• _What you need to do_
Exercise in exact copying: restate word for word only the lines below from the one containing "Conveyancer Sydney" through the one containing "Research Support", omitting any pictures.

[Records from a dataset]
================================
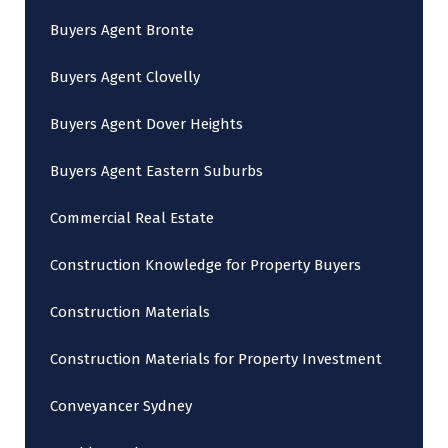
Buyers Agent Bronte
Buyers Agent Clovelly
Buyers Agent Dover Heights
Buyers Agent Eastern Suburbs
Commercial Real Estate
Construction Knowledge for Property Buyers
Construction Materials
Construction Materials for Property Investment
Conveyancer Sydney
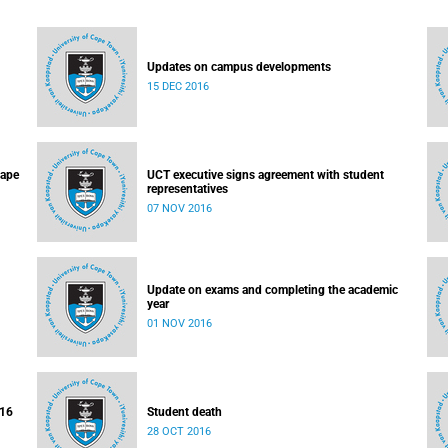
Updates on campus developments
15 DEC 2016
Cape
UCT executive signs agreement with student
representatives
07 NOV 2016
Update on exams and completing the academic
year
01 NOV 2016
016
Student death
28 OCT 2016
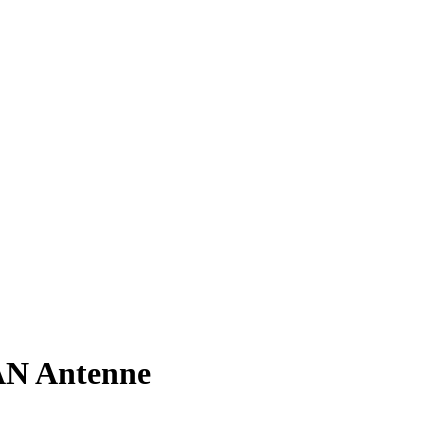
N Antenne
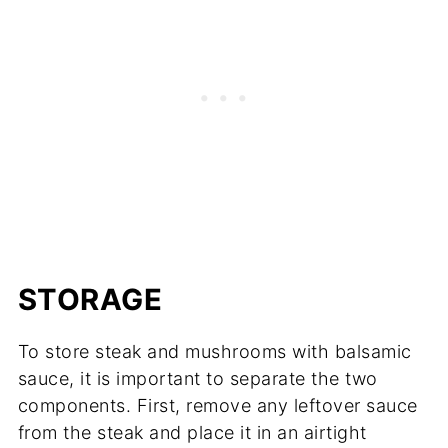
STORAGE
To store steak and mushrooms with balsamic
sauce, it is important to separate the two
components. First, remove any leftover sauce
from the steak and place it in an airtight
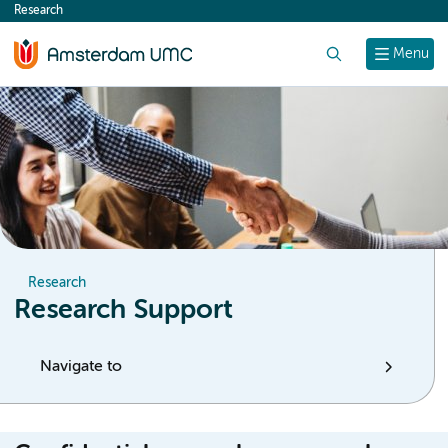
Research
content
Search
Menu
Research
Research Support
Navigate to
================================
• _Reply_
Conveyancer Sydney
Updates on campus developments
15 DEC 2016
Cape
UCT executive signs agreement with student
representatives
07 NOV 2016
Update on exams and completing the academic
year
01 NOV 2016
016
Student death
28 OCT 2016
N Antenne
STORAGE
To store steak and mushrooms with balsamic
sauce, it is important to separate the two
components. First, remove any leftover sauce
from the steak and place it in an airtight
Research
content
Search
Menu
Research
Research Support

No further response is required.